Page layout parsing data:

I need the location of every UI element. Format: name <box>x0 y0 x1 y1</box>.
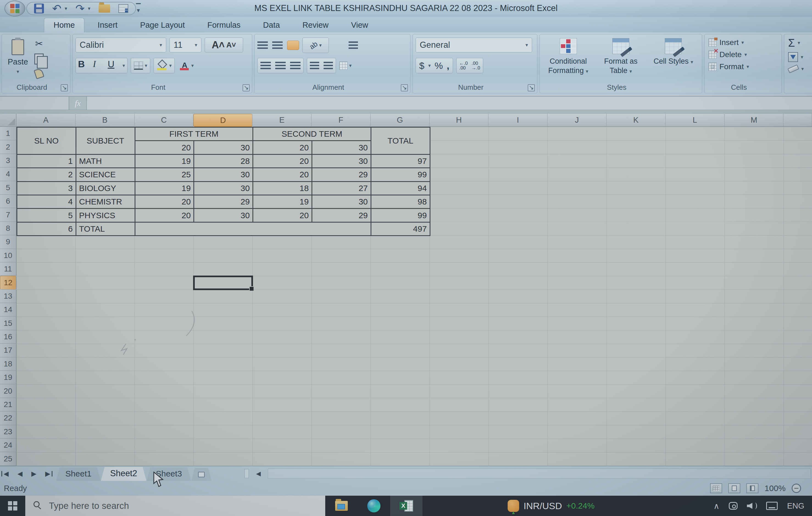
edge-button[interactable] <box>358 496 390 516</box>
border-button[interactable]: ▾ <box>131 58 150 73</box>
cell[interactable]: SCIENCE <box>76 168 135 181</box>
row-header-16[interactable]: 16 <box>0 330 17 344</box>
grow-font-button[interactable]: A˄ <box>212 39 225 51</box>
active-cell-D12[interactable] <box>193 276 253 290</box>
tab-data[interactable]: Data <box>254 18 289 32</box>
tab-review[interactable]: Review <box>293 18 338 32</box>
conditional-formatting-button[interactable]: Conditional Formatting ▾ <box>543 36 594 81</box>
tab-insert[interactable]: Insert <box>88 18 127 32</box>
cell[interactable]: 6 <box>17 222 76 236</box>
file-explorer-button[interactable] <box>325 496 358 516</box>
tray-app-icon[interactable] <box>729 502 737 510</box>
cell[interactable]: 30 <box>194 141 253 154</box>
row-header-3[interactable]: 3 <box>0 154 17 168</box>
cell[interactable]: 25 <box>135 168 194 181</box>
zoom-out-button[interactable]: − <box>792 484 801 493</box>
insert-cells-button[interactable]: Insert▾ <box>706 36 780 49</box>
cell[interactable]: 28 <box>194 154 253 168</box>
row-header-6[interactable]: 6 <box>0 194 17 208</box>
last-sheet-icon[interactable]: ▶ <box>44 470 51 478</box>
open-icon[interactable] <box>98 4 110 12</box>
cell[interactable]: 20 <box>135 141 194 154</box>
customize-qat-icon[interactable]: ▔▾ <box>136 5 141 12</box>
cell[interactable]: 27 <box>312 181 371 195</box>
row-header-25[interactable]: 25 <box>0 452 17 465</box>
wrap-text-button[interactable] <box>349 41 358 49</box>
start-button[interactable] <box>0 496 25 516</box>
cell[interactable]: 97 <box>371 154 430 168</box>
font-family-select[interactable]: Calibri▾ <box>76 38 166 53</box>
percent-button[interactable]: % <box>435 60 443 71</box>
italic-button[interactable]: I <box>93 59 106 72</box>
language-indicator[interactable]: ENG <box>787 502 804 511</box>
font-dialog-launcher-icon[interactable]: ↘ <box>242 84 250 91</box>
cell[interactable]: 99 <box>371 209 430 222</box>
column-header-G[interactable]: G <box>371 114 430 127</box>
align-center-button[interactable] <box>275 62 286 69</box>
column-header-J[interactable]: J <box>548 114 607 127</box>
cell[interactable]: 1 <box>17 154 76 168</box>
currency-button[interactable]: $ <box>419 60 425 71</box>
sheet-tab-sheet2[interactable]: Sheet2 <box>101 467 146 481</box>
cell[interactable]: 30 <box>312 195 371 208</box>
previous-sheet-icon[interactable]: ◀ <box>17 470 23 478</box>
next-sheet-icon[interactable]: ▶ <box>30 470 37 478</box>
font-color-button[interactable]: A▾ <box>178 58 195 73</box>
cell[interactable]: SL NO <box>17 127 76 154</box>
page-layout-view-button[interactable] <box>728 483 740 493</box>
cell[interactable]: SECOND TERM <box>253 127 371 141</box>
alignment-dialog-launcher-icon[interactable]: ↘ <box>401 84 408 91</box>
row-header-19[interactable]: 19 <box>0 371 17 384</box>
row-header-12[interactable]: 12 <box>0 276 17 289</box>
taskbar-search[interactable] <box>25 496 325 516</box>
show-hidden-icons-icon[interactable]: ∧ <box>714 501 719 511</box>
fill-color-button[interactable]: ▾ <box>153 58 175 73</box>
row-header-22[interactable]: 22 <box>0 412 17 425</box>
cell[interactable]: PHYSICS <box>76 209 135 222</box>
row-header-24[interactable]: 24 <box>0 438 17 452</box>
cell[interactable]: 30 <box>312 141 371 154</box>
excel-taskbar-button[interactable]: X <box>390 496 423 516</box>
delete-cells-button[interactable]: Delete▾ <box>706 49 780 61</box>
format-painter-icon[interactable] <box>33 68 44 79</box>
column-header-F[interactable]: F <box>312 114 371 127</box>
first-sheet-icon[interactable]: ◀ <box>3 470 9 478</box>
sheet-tab-sheet1[interactable]: Sheet1 <box>56 467 101 481</box>
news-ticker[interactable]: INR/USD +0.24% <box>508 500 594 512</box>
select-all-corner[interactable] <box>0 114 17 127</box>
cell[interactable]: 94 <box>371 181 430 195</box>
office-button[interactable] <box>4 1 25 17</box>
cell[interactable]: BIOLOGY <box>76 181 135 195</box>
orientation-button[interactable]: ab ▾ <box>302 38 329 53</box>
tab-page-layout[interactable]: Page Layout <box>131 18 194 32</box>
row-header-21[interactable]: 21 <box>0 398 17 412</box>
cell[interactable]: 98 <box>371 195 430 208</box>
cell[interactable]: 30 <box>194 209 253 222</box>
number-dialog-launcher-icon[interactable]: ↘ <box>528 84 535 91</box>
underline-dropdown-icon[interactable]: ▾ <box>122 63 125 69</box>
row-header-9[interactable]: 9 <box>0 235 17 249</box>
cell[interactable]: 30 <box>194 181 253 195</box>
fill-button[interactable]: ▾ <box>786 50 806 64</box>
redo-icon[interactable]: ↷ <box>76 3 85 14</box>
cell[interactable]: 29 <box>312 168 371 181</box>
name-box[interactable] <box>0 97 69 110</box>
copy-icon[interactable] <box>34 54 44 64</box>
cell-styles-button[interactable]: Cell Styles ▾ <box>648 36 699 81</box>
tab-split-handle[interactable] <box>244 469 249 478</box>
row-header-8[interactable]: 8 <box>0 222 17 235</box>
format-as-table-button[interactable]: Format as Table ▾ <box>595 36 646 81</box>
column-header-B[interactable]: B <box>76 114 135 127</box>
clear-button[interactable]: ▾ <box>786 64 806 74</box>
increase-decimal-button[interactable]: ←.0.00 <box>459 61 468 70</box>
row-header-14[interactable]: 14 <box>0 303 17 316</box>
cell[interactable]: 2 <box>17 168 76 181</box>
row-header-23[interactable]: 23 <box>0 425 17 438</box>
touch-keyboard-icon[interactable] <box>766 502 778 510</box>
bold-button[interactable]: B <box>78 59 91 72</box>
column-header-K[interactable]: K <box>607 114 666 127</box>
search-input[interactable] <box>25 496 325 516</box>
row-header-10[interactable]: 10 <box>0 249 17 263</box>
shrink-font-button[interactable]: A˅ <box>226 41 236 50</box>
worksheet-grid[interactable]: SL NO SUBJECT FIRST TERM SECOND TERM TOT… <box>17 127 812 466</box>
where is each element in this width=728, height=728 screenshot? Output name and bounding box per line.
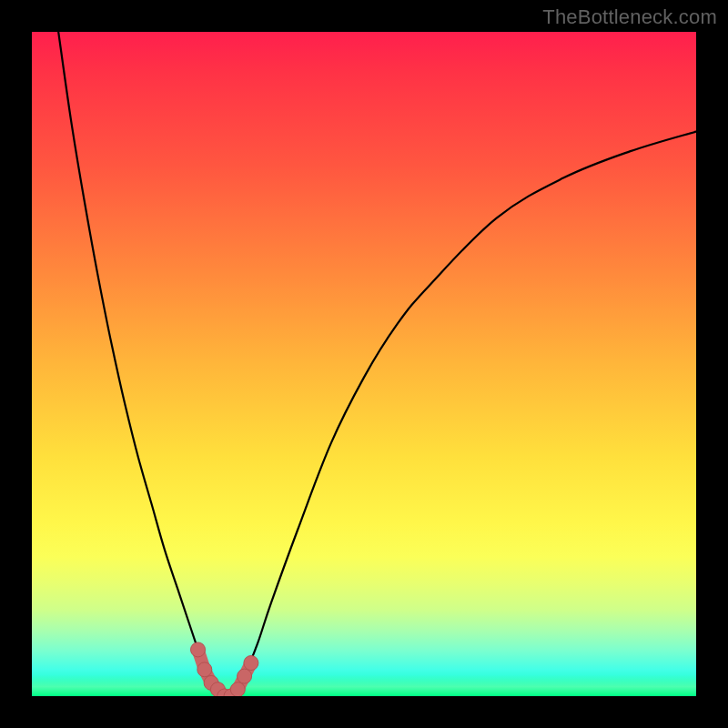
plot-area (32, 32, 696, 696)
chart-container: TheBottleneck.com (0, 0, 728, 728)
marker-dot (197, 662, 212, 677)
marker-layer (32, 32, 696, 696)
marker-dot (191, 642, 206, 657)
marker-dot (244, 656, 258, 671)
marker-dot (238, 669, 252, 683)
marker-dot (230, 682, 245, 696)
watermark-text: TheBottleneck.com (542, 5, 717, 29)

== TASK OBJECTIVE ==
The data above should be repeated exactly, minus any pictures.

== RESPONSE AREA ==
I need the location of every UI element. Format: name <box>x0 y0 x1 y1</box>.
edge-button[interactable] <box>358 496 390 516</box>
border-button[interactable]: ▾ <box>131 58 150 73</box>
cell[interactable]: SCIENCE <box>76 168 135 181</box>
row-header-16[interactable]: 16 <box>0 330 17 344</box>
grow-font-button[interactable]: A˄ <box>212 39 225 51</box>
active-cell-D12[interactable] <box>193 276 253 290</box>
tab-data[interactable]: Data <box>254 18 289 32</box>
tab-review[interactable]: Review <box>293 18 338 32</box>
conditional-formatting-button[interactable]: Conditional Formatting ▾ <box>543 36 594 81</box>
tab-insert[interactable]: Insert <box>88 18 127 32</box>
cell[interactable]: 6 <box>17 222 76 236</box>
file-explorer-button[interactable] <box>325 496 358 516</box>
tray-app-icon[interactable] <box>729 502 737 510</box>
cell[interactable]: 30 <box>194 141 253 154</box>
row-header-3[interactable]: 3 <box>0 154 17 168</box>
cell[interactable]: 25 <box>135 168 194 181</box>
zoom-out-button[interactable]: − <box>792 484 801 493</box>
insert-cells-button[interactable]: Insert▾ <box>706 36 780 49</box>
cell[interactable]: 28 <box>194 154 253 168</box>
row-header-6[interactable]: 6 <box>0 194 17 208</box>
last-sheet-icon[interactable]: ▶ <box>44 470 51 478</box>
open-icon[interactable] <box>98 4 110 12</box>
cell[interactable]: 20 <box>135 141 194 154</box>
customize-qat-icon[interactable]: ▔▾ <box>136 5 141 12</box>
cell[interactable]: 27 <box>312 181 371 195</box>
row-header-25[interactable]: 25 <box>0 452 17 465</box>
wrap-text-button[interactable] <box>349 41 358 49</box>
start-button[interactable] <box>0 496 25 516</box>
cell[interactable]: 97 <box>371 154 430 168</box>
font-family-select[interactable]: Calibri▾ <box>76 38 166 53</box>
percent-button[interactable]: % <box>435 60 443 71</box>
italic-button[interactable]: I <box>93 59 106 72</box>
language-indicator[interactable]: ENG <box>787 502 804 511</box>
font-dialog-launcher-icon[interactable]: ↘ <box>242 84 250 91</box>
cell[interactable]: 99 <box>371 209 430 222</box>
column-header-G[interactable]: G <box>371 114 430 127</box>
align-center-button[interactable] <box>275 62 286 69</box>
column-header-J[interactable]: J <box>548 114 607 127</box>
cell[interactable]: 1 <box>17 154 76 168</box>
currency-button[interactable]: $ <box>419 60 425 71</box>
sheet-tab-sheet2[interactable]: Sheet2 <box>101 467 146 481</box>
cell[interactable]: 30 <box>312 195 371 208</box>
previous-sheet-icon[interactable]: ◀ <box>17 470 23 478</box>
next-sheet-icon[interactable]: ▶ <box>30 470 37 478</box>
font-color-button[interactable]: A▾ <box>178 58 195 73</box>
cell[interactable]: SL NO <box>17 127 76 154</box>
page-layout-view-button[interactable] <box>728 483 740 493</box>
cell[interactable]: SECOND TERM <box>253 127 371 141</box>
alignment-dialog-launcher-icon[interactable]: ↘ <box>401 84 408 91</box>
row-header-19[interactable]: 19 <box>0 371 17 384</box>
row-header-12[interactable]: 12 <box>0 276 17 289</box>
taskbar-search[interactable] <box>25 496 325 516</box>
show-hidden-icons-icon[interactable]: ∧ <box>714 501 719 511</box>
fill-color-button[interactable]: ▾ <box>153 58 175 73</box>
row-header-22[interactable]: 22 <box>0 412 17 425</box>
cell[interactable]: PHYSICS <box>76 209 135 222</box>
row-header-24[interactable]: 24 <box>0 438 17 452</box>
cell[interactable]: 30 <box>312 141 371 154</box>
excel-taskbar-button[interactable]: X <box>390 496 423 516</box>
delete-cells-button[interactable]: Delete▾ <box>706 49 780 61</box>
format-painter-icon[interactable] <box>33 68 44 79</box>
column-header-F[interactable]: F <box>312 114 371 127</box>
first-sheet-icon[interactable]: ◀ <box>3 470 9 478</box>
sheet-tab-sheet1[interactable]: Sheet1 <box>56 467 101 481</box>
news-ticker[interactable]: INR/USD +0.24% <box>508 500 594 512</box>
select-all-corner[interactable] <box>0 114 17 127</box>
cell[interactable]: 94 <box>371 181 430 195</box>
office-button[interactable] <box>4 1 25 17</box>
cell[interactable]: BIOLOGY <box>76 181 135 195</box>
orientation-button[interactable]: ab ▾ <box>302 38 329 53</box>
tab-page-layout[interactable]: Page Layout <box>131 18 194 32</box>
row-header-21[interactable]: 21 <box>0 398 17 412</box>
cell[interactable]: 98 <box>371 195 430 208</box>
cell[interactable]: 30 <box>194 209 253 222</box>
number-dialog-launcher-icon[interactable]: ↘ <box>528 84 535 91</box>
underline-dropdown-icon[interactable]: ▾ <box>122 63 125 69</box>
row-header-9[interactable]: 9 <box>0 235 17 249</box>
cell[interactable]: 30 <box>194 181 253 195</box>
fill-button[interactable]: ▾ <box>786 50 806 64</box>
redo-icon[interactable]: ↷ <box>76 3 85 14</box>
cell[interactable]: 29 <box>312 168 371 181</box>
name-box[interactable] <box>0 97 69 110</box>
copy-icon[interactable] <box>34 54 44 64</box>
cell-styles-button[interactable]: Cell Styles ▾ <box>648 36 699 81</box>
tab-split-handle[interactable] <box>244 469 249 478</box>
row-header-8[interactable]: 8 <box>0 222 17 235</box>
format-as-table-button[interactable]: Format as Table ▾ <box>595 36 646 81</box>
column-header-B[interactable]: B <box>76 114 135 127</box>
clear-button[interactable]: ▾ <box>786 64 806 74</box>
increase-decimal-button[interactable]: ←.0.00 <box>459 61 468 70</box>
row-header-14[interactable]: 14 <box>0 303 17 316</box>
cell[interactable]: 2 <box>17 168 76 181</box>
row-header-23[interactable]: 23 <box>0 425 17 438</box>
touch-keyboard-icon[interactable] <box>766 502 778 510</box>
bold-button[interactable]: B <box>78 59 91 72</box>
column-header-K[interactable]: K <box>607 114 666 127</box>
search-input[interactable] <box>25 496 325 516</box>
row-header-10[interactable]: 10 <box>0 249 17 263</box>
shrink-font-button[interactable]: A˅ <box>226 41 236 50</box>
worksheet-grid[interactable]: SL NO SUBJECT FIRST TERM SECOND TERM TOT… <box>17 127 812 466</box>
where is each element in this width=728, height=728 screenshot? Output name and bounding box per line.
plot-area (32, 32, 696, 696)
chart-container: TheBottleneck.com (0, 0, 728, 728)
marker-dot (197, 662, 212, 677)
marker-layer (32, 32, 696, 696)
marker-dot (191, 642, 206, 657)
marker-dot (244, 656, 258, 671)
marker-dot (238, 669, 252, 683)
marker-dot (230, 682, 245, 696)
watermark-text: TheBottleneck.com (542, 5, 717, 29)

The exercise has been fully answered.